───── The data

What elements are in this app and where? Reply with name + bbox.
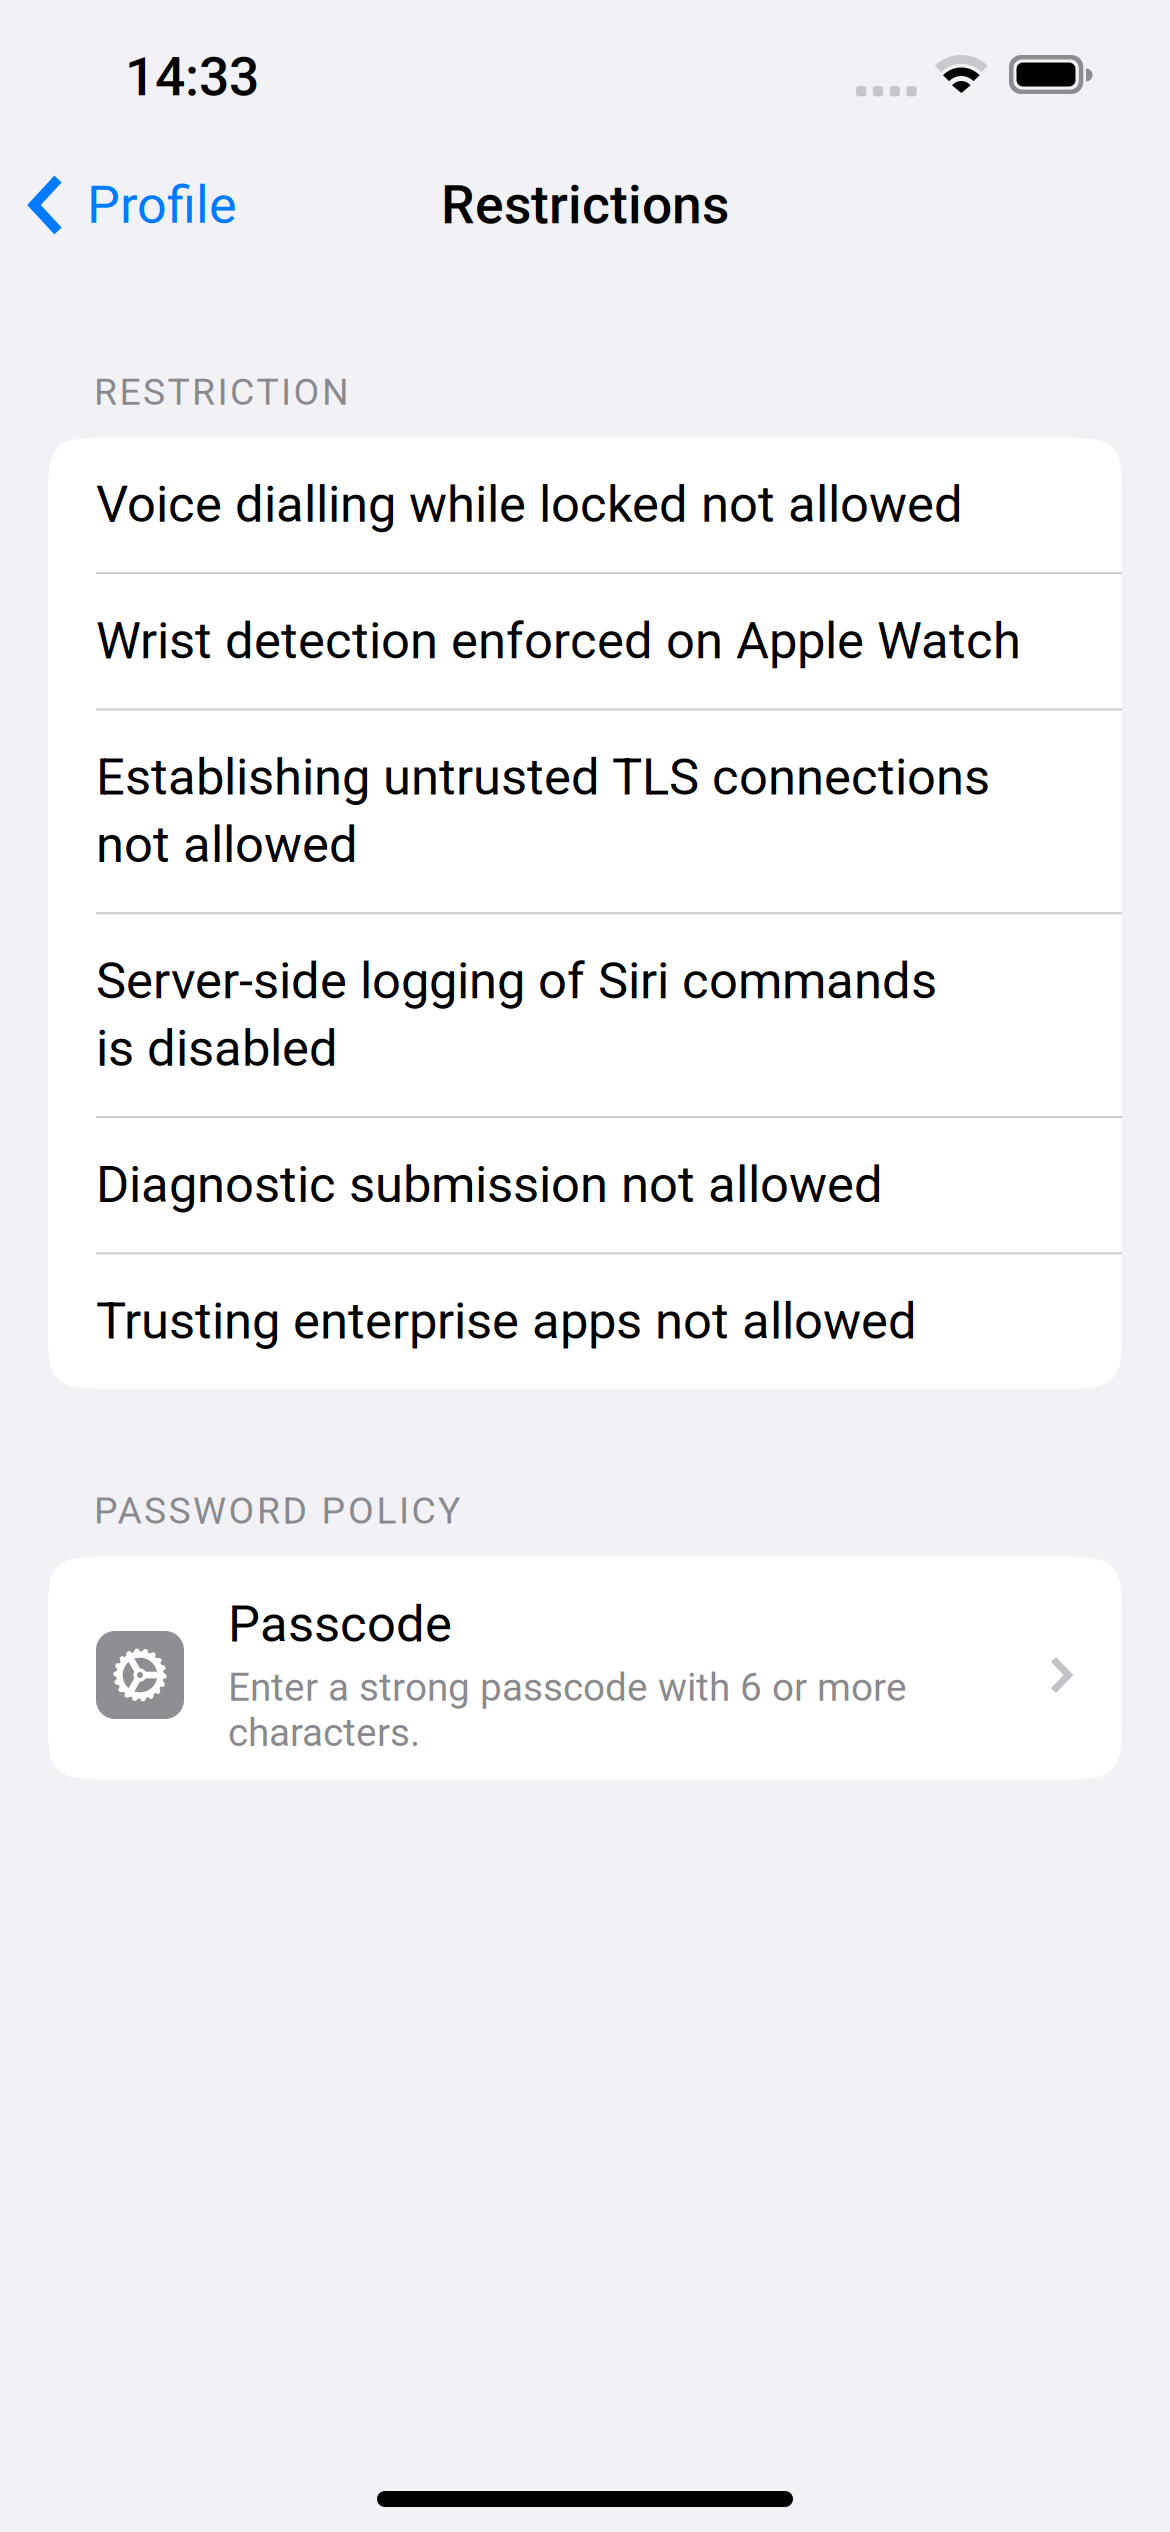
button[interactable]: Passcode xyxy=(48,1556,1122,1780)
staticText: Wrist detection enforced on Apple Watch xyxy=(96,611,1021,670)
button[interactable]: Profile xyxy=(0,146,261,264)
staticText: Restrictions xyxy=(441,174,729,236)
staticText: Passcode xyxy=(228,1594,452,1654)
staticText: Establishing untrusted TLS connections n… xyxy=(96,748,990,874)
staticText: Profile xyxy=(87,174,237,235)
staticText: Enter a strong passcode with 6 or more c… xyxy=(228,1665,907,1756)
staticText: Diagnostic submission not allowed xyxy=(96,1155,883,1214)
staticText: RESTRICTION xyxy=(94,370,349,414)
staticText: PASSWORD POLICY xyxy=(94,1489,460,1532)
staticText: Trusting enterprise apps not allowed xyxy=(96,1291,917,1351)
staticText: 14:33 xyxy=(125,46,259,108)
staticText: Voice dialling while locked not allowed xyxy=(96,475,963,534)
staticText: Server-side logging of Siri commands is … xyxy=(96,951,937,1078)
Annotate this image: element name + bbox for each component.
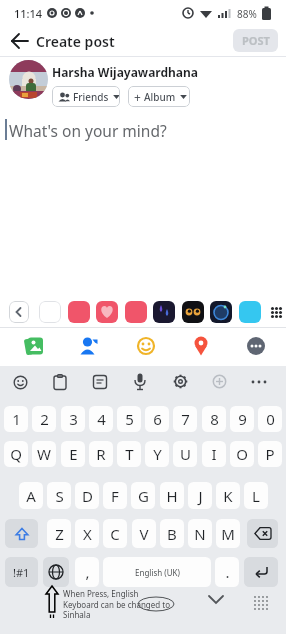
button[interactable]: U [173, 441, 197, 467]
staticText: 2 [40, 409, 49, 429]
button[interactable]: F [103, 482, 127, 509]
button[interactable]: T [117, 441, 141, 467]
button[interactable] [4, 26, 34, 56]
button[interactable] [203, 592, 229, 608]
button[interactable] [125, 301, 147, 323]
button[interactable] [43, 557, 69, 587]
button[interactable]: M [216, 519, 240, 548]
button[interactable] [182, 301, 204, 323]
button[interactable] [5, 519, 38, 548]
staticText: D [82, 486, 93, 506]
button[interactable] [192, 335, 210, 358]
button[interactable] [247, 519, 278, 548]
staticText: W [37, 444, 51, 464]
button[interactable]: + [128, 86, 190, 107]
staticText: 9 [238, 409, 247, 429]
button[interactable]: J [188, 482, 212, 509]
button[interactable]: H [160, 482, 184, 509]
button[interactable]: A [19, 482, 43, 509]
button[interactable] [9, 60, 48, 99]
button[interactable]: S [47, 482, 71, 509]
staticText: Z [55, 524, 64, 544]
button[interactable]: 7 [173, 406, 197, 432]
button[interactable]: 0 [258, 406, 282, 432]
button[interactable]: 6 [145, 406, 169, 432]
button[interactable]: R [89, 441, 113, 467]
button[interactable] [250, 375, 268, 389]
button[interactable]: N [188, 519, 212, 548]
button[interactable] [173, 374, 188, 389]
staticText: C [110, 524, 120, 544]
button[interactable] [246, 336, 266, 356]
staticText: 88% [237, 7, 257, 21]
button[interactable] [79, 336, 99, 356]
button[interactable] [239, 301, 261, 323]
button[interactable]: Friends [52, 86, 120, 107]
staticText: N [194, 524, 206, 544]
button[interactable]: 4 [89, 406, 113, 432]
staticText: What's on your mind? [9, 120, 167, 141]
button[interactable]: 9 [230, 406, 254, 432]
staticText: H [166, 486, 178, 506]
button[interactable] [96, 301, 118, 323]
button[interactable]: P [258, 441, 282, 467]
button[interactable] [252, 594, 270, 612]
button[interactable] [68, 301, 90, 323]
staticText: Y [153, 444, 162, 464]
staticText: U [180, 444, 191, 464]
button[interactable]: . [215, 557, 239, 587]
staticText: Harsha Wijayawardhana [52, 64, 199, 80]
button[interactable]: E [61, 441, 85, 467]
staticText: M [221, 524, 235, 544]
staticText: 4 [97, 409, 106, 429]
button[interactable]: 2 [32, 406, 56, 432]
staticText: S [55, 486, 64, 506]
staticText: Keyboard can be changed to [63, 599, 171, 610]
staticText: L [252, 486, 260, 506]
button[interactable]: X [75, 519, 99, 548]
staticText: !#1 [13, 565, 30, 580]
button[interactable]: 1 [4, 406, 28, 432]
button[interactable] [153, 301, 175, 323]
button[interactable] [9, 301, 29, 323]
button[interactable] [133, 373, 147, 391]
staticText: O [236, 444, 248, 464]
staticText: Sinhala [63, 609, 91, 620]
button[interactable] [136, 336, 156, 356]
button[interactable]: D [75, 482, 99, 509]
button[interactable]: 5 [117, 406, 141, 432]
button[interactable]: Z [47, 519, 71, 548]
staticText: 3 [69, 409, 78, 429]
button[interactable] [244, 557, 278, 587]
button[interactable]: 3 [61, 406, 85, 432]
button[interactable]: !#1 [5, 557, 38, 587]
button[interactable]: I [202, 441, 226, 467]
button[interactable] [13, 375, 28, 390]
button[interactable] [210, 301, 232, 323]
button[interactable]: Q [4, 441, 28, 467]
button[interactable] [53, 374, 67, 390]
button[interactable]: , [75, 557, 99, 587]
button[interactable]: V [132, 519, 156, 548]
button[interactable]: Y [145, 441, 169, 467]
button[interactable]: K [216, 482, 240, 509]
staticText: Friends [73, 90, 109, 104]
button[interactable]: L [244, 482, 268, 509]
button[interactable]: W [32, 441, 56, 467]
staticText: When Press, English [63, 588, 139, 599]
staticText: 1 [12, 409, 21, 429]
button[interactable]: O [230, 441, 254, 467]
staticText: B [167, 524, 177, 544]
button[interactable] [39, 301, 61, 323]
button[interactable]: G [131, 482, 155, 509]
button[interactable] [24, 336, 44, 356]
button[interactable]: C [103, 519, 127, 548]
button[interactable]: 8 [202, 406, 226, 432]
button[interactable]: English (UK) [103, 557, 211, 587]
button[interactable]: B [160, 519, 184, 548]
staticText: English (UK) [135, 567, 180, 578]
button[interactable] [212, 374, 227, 389]
button[interactable] [93, 375, 107, 389]
button[interactable]: POST [233, 29, 278, 52]
button[interactable] [267, 301, 286, 323]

──────────

> [Work to be completed]
Find the lines in the entries above where "allowed" occurs, and copy each of them.

> [Exercise solution]
staticText: Diagnostic submission not allowed xyxy=(96,1155,883,1214)
staticText: Trusting enterprise apps not allowed xyxy=(96,1291,917,1351)
staticText: Voice dialling while locked not allowed xyxy=(96,475,963,534)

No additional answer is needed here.